Dialects that blend, bend and offend the rigid rules of traditional grammar can be a delight

 A poster in Singapore advertising a comedy album in Singlish. It roughly translates as ”buy our CD, it’s very worthwhile and will make you laugh till you fall over”

 

It was recently reported that the government is being urged to create opportunities for Britons to learn languages like Polish, Urdu and Punjabi, in order to effect more social cohesion. According to Cambridge professor Wendy Ayres-Bennett, language learning, and indeed social integration, should not be a one-way street; rather, the onus should also fall on British people to learn community languages.

For me, this idea of a two-way street taps into a wider question about linguistic influence and evolution. There is interest and joy to be had not only in learning the languages of other cultures, but also in appreciating the effect they might have had on English.

Part of that process is ceding British English to the prospect of change, noting the ways in which ethnically marked forms of English, such as Bangladeshi and African-Caribbean varieties, have played their part in shaping how new generations across the country will speak: take Multi-Cultural London English, the dialect that has almost completely replaced Cockney on the streets of the capital. 
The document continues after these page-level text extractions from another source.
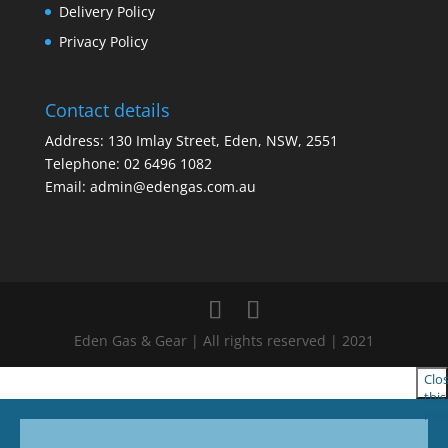
Delivery Policy
Privacy Policy
Contact details
Address: 130 Imlay Street, Eden, NSW, 2551
Telephone:
02 6496 1082
Email:
admin@edengas.com.au
Eden Gas & Gear | All rights reserved | 2021
Clo
this
mod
Outside the UK too, creoles and dialects have bent, broken and downright flipped the bird at the rules, offering not only musicality and freshness, but new ways of conceiving of language that staunch protectionism doesn’t allow for.

Grammar rules have their place, of course, insofar as they offer a framework for precision and comprehension. But rules can be learned to be broken, leading to the formation of identities, cultural protests and unique means of expression.
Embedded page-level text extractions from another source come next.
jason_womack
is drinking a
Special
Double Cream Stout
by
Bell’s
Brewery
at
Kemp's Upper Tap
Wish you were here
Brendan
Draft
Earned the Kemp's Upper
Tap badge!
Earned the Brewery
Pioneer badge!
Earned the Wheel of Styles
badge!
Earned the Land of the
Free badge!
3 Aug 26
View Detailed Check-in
Not persuaded? Then consider these examples of syntactic rule-bending and linguistic intermarriage that have taken English into intriguing and delightful new directions.

Irish English 

Otherwise known as Hiberno-English, this refers to dialects spoken across the island of Ireland. Frank McCourt immortalised West and South-West Irish English in his memoir Angela’s Ashes, with its liberal use of the definite article (“Do you like the Shakespeare, Frankie?”), and the unbidden musicality that comes with inverted word order (“Is it a millionaire you think I am?”). 

Some of my friends from Northern Ireland will plump for the past simple form of a verb where a past participle is usually required, saying things like: “They’d never have did it had they knew.” Rule breaking at its most ballsy: and it’s music to my ears.

Singlish 

Short for Colloquial Singaporean English, a creole language for which English is the lexifier (meaning it provides the basis for most of its vocabulary) plus words from Malay, Tamil and varieties of Chinese. The Singaporean government rallies against it at every turn with Speak Good English campaigns, to the detriment of some extremely interesting grammatical structures.

Take Singlish’s being topic-prominent, for example: like in Mandarin, this means that Singlish sentences will sometimes start with a topic (or a known reference of the conversation), followed by a comment (or some new information). For example, “I go restaurant wait for you.” Grammatically, it’s worlds apart from “I’ll be waiting for you at the restaurant,” but it’s evolved in a region where that kind of sentence structure is the order of the day.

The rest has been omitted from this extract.